Не было никаких причин для того, чтобы мне ощутить новый фейерверк жара на своих щеках, но все же я почувствовала это.
– Так или иначе, – продолжала я, – моя мама была пятым колесом на каком-то откровенно двойном свидании, пытающимся замаскироваться под случайную тусовку. Поэтому, когда остальные ушли, чтобы пройти через Туннель любви, она пошла, чтобы узнать свою судьбу. А мой будущий отец сказал, что пойдет знакомиться с красивой рыжеволосой девушкой в синем платье в горошек.
– Бетти Крокер?
[35] – попытался предположить Гас.
– Она брюнетка. Проверь свои глаза, – сказала я.
Губы Гаса изогнулись в улыбке.
– Извини, что перебиваю. Продолжай. Итак, твой папа только что заметил твою маму.
Я молча кивнула:
– Во всяком случае, он все время стоял в очереди, пытаясь придумать, как завязать с ней разговор, а когда она заплатила за свое предсказание, то начала ругаться, как моряк.
Гас рассмеялся:
– Мне нравится видеть, откуда ты черпаешь свои замечательные качества.
Я отмахнулась от него и продолжила дальше:
– Ее предсказание застряло на полпути из автомата. Поэтому мой будущий папа сделал шаг вперед и спас положение. Ему удалось вырвать верхнюю половину билета, но остальная часть записки все еще застряла в автомате, так что мама не смогла понять смысла слов. И тогда он сказал, что ей лучше остаться и посмотреть, не выплывет ли ее предсказание вместе с его запиской.

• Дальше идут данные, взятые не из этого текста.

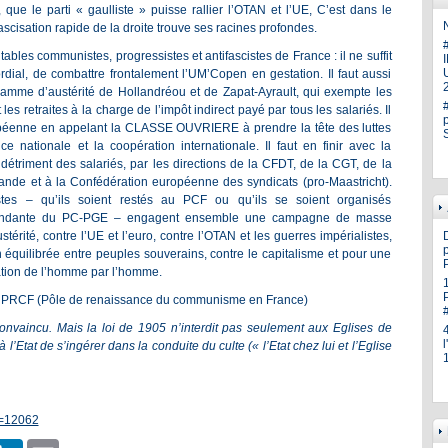
 que le parti « gaulliste » puisse rallier l’OTAN et l’UE, C’est dans le
N
ascisation rapide de la droite trouve ses racines profondes.
itables communistes, progressistes et antifascistes de France : il ne suffit
U
rdial, de combattre frontalement l’UM’Copen en gestation. Il faut aussi
ramme d’austérité de Hollandréou et de Zapat-Ayrault, qui exempte les
les retraites à la charge de l’impôt indirect payé par tous les salariés. Il
uropéenne en appelant la CLASSE OUVRIERE à prendre la tête des luttes
 nationale et la coopération internationale. Il faut en finir avec la
détriment des salariés, par les directions de la CFDT, de la CGT, de la
de et à la Confédération européenne des syndicats (pro-Maastricht).
stes – qu’ils soient restés au PCF ou qu’ils se soient organisés
épendante du PC-PGE – engagent ensemble une campagne de masse
érité, contre l’UE et l’euro, contre l’OTAN et les guerres impérialistes,
p
 équilibrée entre peuples souverains, contre le capitalisme et pour une
tation de l’homme par l’homme.
 PRCF (Pôle de renaissance du communisme en France)
e convaincu. Mais la loi de 1905 n’interdit pas seulement aux Eglises de
 à l’Etat de s’ingérer dans la conduite du culte (« l’Etat chez lui et l’Eglise
p=12062
er
hatsApp
LinkedIn
Email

– Ох уж эта старая фишка, – ухмыльнулся Гас.
– Всегда срабатывает, – согласилась я. – Как бы то ни было, он положил свои пять центов, и вышли оба билета.
В записке моей будущей мамы было: «Ты встретишь красивого незнакомца», а в его записке было: «Твоя история вот-вот начнется». Эти записки долгое время висели в рамке в гостиной. По крайней мере, когда я была у них в гостях на Рождество, они еще были там.
Глубокая боль прошла сквозь меня, словно меня резали длинным ножом для сыра, и этот нож все еще был там. Я думала, что в свете последних открытий не скучать по отцу будет легко и просто, а это оказалось самым трудным делом в моей жизни. Но самое худшее и самое непростое это было злиться на того, с кем уже не сможешь поговорить. На того, кого ты любишь настолько сильно, что отчаянно хочешь пробиться сквозь время и найти способ вернуть нормальную жизнь. Теперь я никогда не получу от папы настоящего объяснения, а мама никогда не получит извинений. Мы никогда не сможем смотреть на вещи «с его точки зрения». Он исчез, и все, за что мы собирались держаться, было уничтожено.